Give every line of the data again, unchanged, but with no pictures.

* _Data under study_:

* * * * *

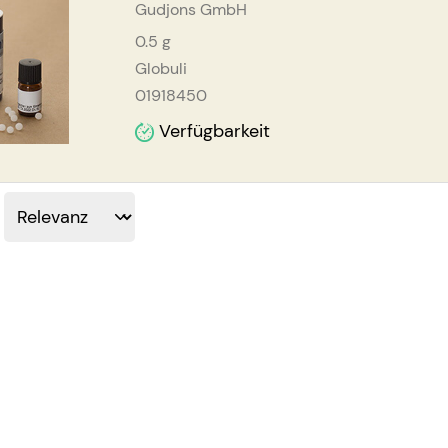
Gudjons GmbH
0.5
g
Globuli
01918450
Verfügbarkeit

* * * * *

* _Exercise answer_:
Gudjons GmbH
0.5
g
Globuli
01918450
Verfügbarkeit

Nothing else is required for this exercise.